Nestle kept seeing studies with very specific names, like, "Concord grape juice, cognitive function, and driving performance," or, "Walnut ingestion in adults at risk for diabetes." These papers were funded by the food industry — a grape juice maker, walnut growers — and nearly always reached glowing conclusions about the food in question. (Study: Concord grape juice can make you a better driver!)
Nestle had been researching nutrition long enough to know that there's rarely clear evidence that specific foods have such miraculous health effects. Healthy eating patterns can have a positive impact, yes. But independent researchers seldom discover that, say, a single food like walnuts can help stave off diabetes, as this study found.
Nestle was noticing a pattern. Studies sponsored by the food industry were far more likely to reach conclusions that favored the industry. They seemed more like marketing than science.

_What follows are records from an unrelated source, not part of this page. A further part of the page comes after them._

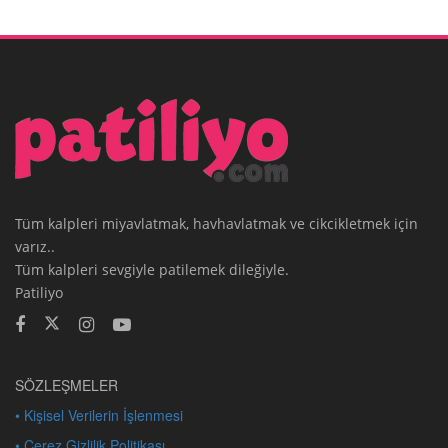
Tüm kalpleri miyavlatmak, havhavlatmak ve cikcikletmek için
varız..
Tüm kalpleri sevgiyle patilemek dileğiyle.
Patiliyo
SÖZLEŞMELER
• Kişisel Verilerin İşlenmesi
• Çerez Gizlilik Politikası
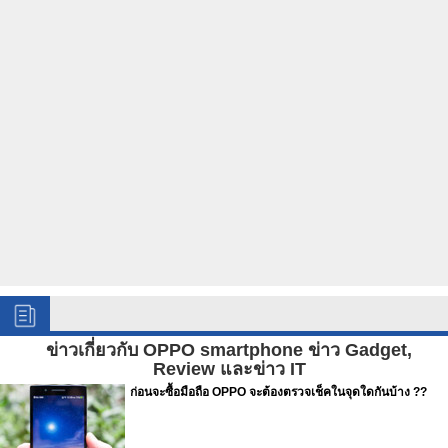
ข่าวเกี่ยวกับ OPPO smartphone ข่าว Gadget,
Review และข่าว IT
ก่อนจะซื้อมือถือ OPPO จะต้องตรวจเช็คในจุดใดกันบ้าง ??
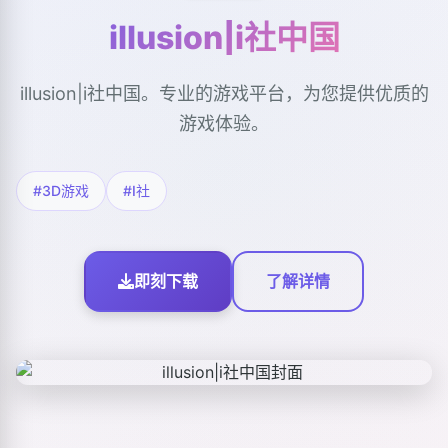
illusion|i社中国
illusion|i社中国。专业的游戏平台，为您提供优质的
游戏体验。
#3D游戏
#I社
即刻下载
了解详情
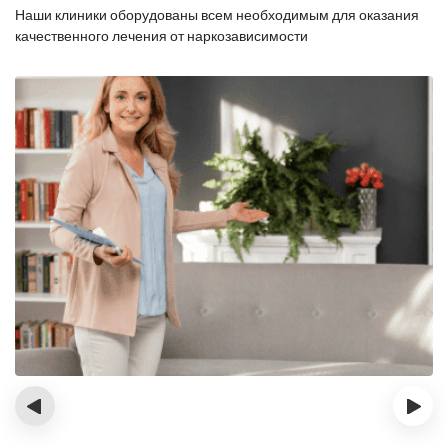
Наши клиники оборудованы всем необходимым для оказания
качественного лечения от наркозависимости
‹
›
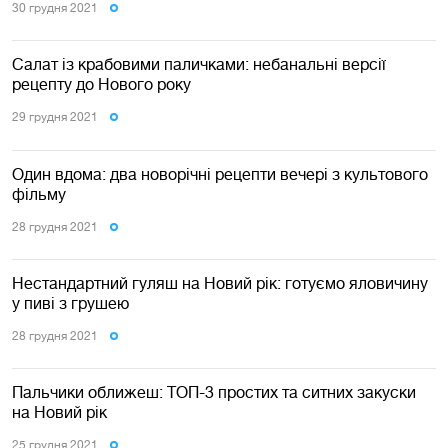
30 грудня 2021
Салат із крабовими паличками: небанальні версії
рецепту до Нового року
29 грудня 2021
Один вдома: два новорічні рецепти вечері з культового
фільму
28 грудня 2021
Нестандартний гуляш на Новий рік: готуємо яловичину
у пиві з грушею
28 грудня 2021
Пальчики оближеш: ТОП-3 простих та ситних закуски
на Новий рік
25 грудня 2021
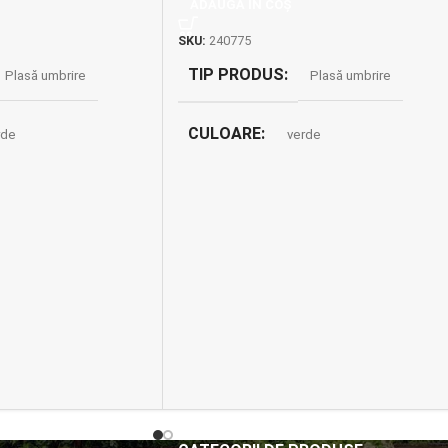
ADAUGĂ ÎN COȘ
SKU:
240775
TIP PRODUS
Plasă umbrire
Plasă umbrire
CULOARE
rde
verde
DIMENSIUNE
1 x 50 m
1.5 x 10 m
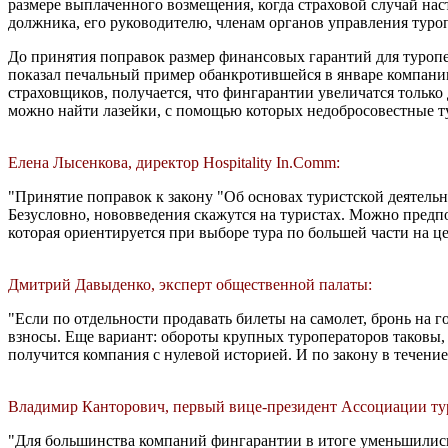
размере выплаченного возмещения, когда страховой случай на
должника, его руководителю, членам органов управления туро
До принятия поправок размер финансовых гарантий для туропера
показал печальный пример обанкротившейся в январе компании
страховщиков, получается, что фингарантии увеличатся только 
можно найти лазейки, с помощью которых недобросовестные ту
Елена Лысенкова, директор Hospitality In.Comm:
"Принятие поправок к закону "Об основах туристской деятель
Безусловно, нововведения скажутся на туристах. Можно предпо
которая ориентируется при выборе тура по большей части на це
Дмитрий Давыденко, эксперт общественной палаты:
"Если по отдельности продавать билеты на самолет, бронь на го
взносы. Еще вариант: обороты крупных туроператоров таковы, 
получится компания с нулевой историей. И по закону в течение 
Владимир Канторович, первый вице-президент Ассоциации ту
"Для большинства компаний фингарантии в итоге уменьшились!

The problem of food research funded by food companies
So Nestle decided to document the problem: On her blog, Food Politics, she began tracking all the industry-funded food and nutrition research she came across, paying particular attention to the number of studies that had positive results (i.e., favoring the funder).
Her findings so far are remarkable. Of the 168 industry-funded studies she has examined, 156 boast results that favor the funder. That's more than 90 percent.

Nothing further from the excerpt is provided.